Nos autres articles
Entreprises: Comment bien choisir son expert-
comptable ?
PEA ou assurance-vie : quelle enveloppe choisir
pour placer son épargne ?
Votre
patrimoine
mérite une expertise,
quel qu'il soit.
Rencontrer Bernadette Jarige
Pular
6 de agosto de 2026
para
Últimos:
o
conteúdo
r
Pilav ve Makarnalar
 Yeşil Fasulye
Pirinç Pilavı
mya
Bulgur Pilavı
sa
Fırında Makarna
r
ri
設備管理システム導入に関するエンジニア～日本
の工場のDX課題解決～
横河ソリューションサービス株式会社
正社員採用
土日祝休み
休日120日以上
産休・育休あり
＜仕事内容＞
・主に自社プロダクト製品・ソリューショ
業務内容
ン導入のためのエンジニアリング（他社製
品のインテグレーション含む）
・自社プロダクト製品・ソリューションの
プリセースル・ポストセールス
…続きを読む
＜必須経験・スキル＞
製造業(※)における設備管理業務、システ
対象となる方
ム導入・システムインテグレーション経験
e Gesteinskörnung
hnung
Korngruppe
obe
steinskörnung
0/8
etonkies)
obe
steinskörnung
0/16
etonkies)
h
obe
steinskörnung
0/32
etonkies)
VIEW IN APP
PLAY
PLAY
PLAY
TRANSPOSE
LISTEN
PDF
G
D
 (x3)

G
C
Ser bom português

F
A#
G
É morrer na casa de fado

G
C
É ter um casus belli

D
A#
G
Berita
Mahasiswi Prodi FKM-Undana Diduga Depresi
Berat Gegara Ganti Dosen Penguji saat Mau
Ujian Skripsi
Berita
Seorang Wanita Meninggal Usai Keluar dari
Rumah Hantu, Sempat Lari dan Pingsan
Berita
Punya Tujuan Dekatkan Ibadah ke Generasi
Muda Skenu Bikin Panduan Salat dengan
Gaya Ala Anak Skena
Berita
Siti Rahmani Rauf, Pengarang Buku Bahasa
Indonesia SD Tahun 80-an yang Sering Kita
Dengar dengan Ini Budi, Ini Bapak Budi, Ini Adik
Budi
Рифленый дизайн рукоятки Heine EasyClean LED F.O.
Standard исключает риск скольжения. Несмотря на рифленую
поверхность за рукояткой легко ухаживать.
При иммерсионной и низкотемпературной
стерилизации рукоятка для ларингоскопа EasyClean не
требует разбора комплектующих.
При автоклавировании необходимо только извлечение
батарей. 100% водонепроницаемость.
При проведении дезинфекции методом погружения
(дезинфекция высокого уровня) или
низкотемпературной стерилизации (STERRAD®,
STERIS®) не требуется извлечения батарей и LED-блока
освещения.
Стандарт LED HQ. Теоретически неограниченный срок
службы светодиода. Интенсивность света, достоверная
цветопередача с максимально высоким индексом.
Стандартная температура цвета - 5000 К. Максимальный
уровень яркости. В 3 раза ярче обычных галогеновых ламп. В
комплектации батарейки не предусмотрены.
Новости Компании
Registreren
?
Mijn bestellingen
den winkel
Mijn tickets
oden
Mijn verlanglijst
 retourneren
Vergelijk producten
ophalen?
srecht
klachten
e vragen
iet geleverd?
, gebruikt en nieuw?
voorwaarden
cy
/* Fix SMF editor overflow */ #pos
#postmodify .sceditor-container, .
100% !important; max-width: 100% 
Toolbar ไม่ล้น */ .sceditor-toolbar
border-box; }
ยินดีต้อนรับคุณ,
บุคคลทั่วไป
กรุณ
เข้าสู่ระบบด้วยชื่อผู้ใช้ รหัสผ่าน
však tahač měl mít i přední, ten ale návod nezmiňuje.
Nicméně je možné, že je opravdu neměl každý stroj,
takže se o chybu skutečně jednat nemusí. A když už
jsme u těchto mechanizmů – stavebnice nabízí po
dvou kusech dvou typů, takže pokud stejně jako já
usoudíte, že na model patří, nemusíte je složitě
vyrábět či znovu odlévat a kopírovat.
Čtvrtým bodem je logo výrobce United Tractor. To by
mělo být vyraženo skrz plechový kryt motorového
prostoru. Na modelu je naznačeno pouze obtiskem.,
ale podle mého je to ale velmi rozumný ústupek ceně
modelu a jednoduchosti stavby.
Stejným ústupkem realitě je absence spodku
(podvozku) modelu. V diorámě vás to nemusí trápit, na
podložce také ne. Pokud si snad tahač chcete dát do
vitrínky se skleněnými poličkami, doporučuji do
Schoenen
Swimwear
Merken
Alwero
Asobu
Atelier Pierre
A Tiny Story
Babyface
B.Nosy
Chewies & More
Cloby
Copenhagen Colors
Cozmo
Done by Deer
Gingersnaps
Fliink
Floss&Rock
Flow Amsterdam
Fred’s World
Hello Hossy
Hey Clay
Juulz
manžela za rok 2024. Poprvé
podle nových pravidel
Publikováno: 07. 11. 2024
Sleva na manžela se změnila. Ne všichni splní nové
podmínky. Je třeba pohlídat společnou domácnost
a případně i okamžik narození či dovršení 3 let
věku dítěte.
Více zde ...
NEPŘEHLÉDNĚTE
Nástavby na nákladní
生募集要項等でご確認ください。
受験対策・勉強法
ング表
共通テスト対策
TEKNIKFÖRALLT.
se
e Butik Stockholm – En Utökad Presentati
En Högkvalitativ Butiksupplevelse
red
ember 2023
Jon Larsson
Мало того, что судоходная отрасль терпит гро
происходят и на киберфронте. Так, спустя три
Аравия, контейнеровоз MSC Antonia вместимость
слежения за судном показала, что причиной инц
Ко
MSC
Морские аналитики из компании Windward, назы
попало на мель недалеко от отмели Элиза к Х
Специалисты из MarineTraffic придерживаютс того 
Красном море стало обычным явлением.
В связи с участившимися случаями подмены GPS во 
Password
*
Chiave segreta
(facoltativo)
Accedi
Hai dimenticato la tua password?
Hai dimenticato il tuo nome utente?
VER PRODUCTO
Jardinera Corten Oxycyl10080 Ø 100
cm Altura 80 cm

### What to do
A single number is required: the count of lines in the data that include the string "EasyClean".

### Written solution
2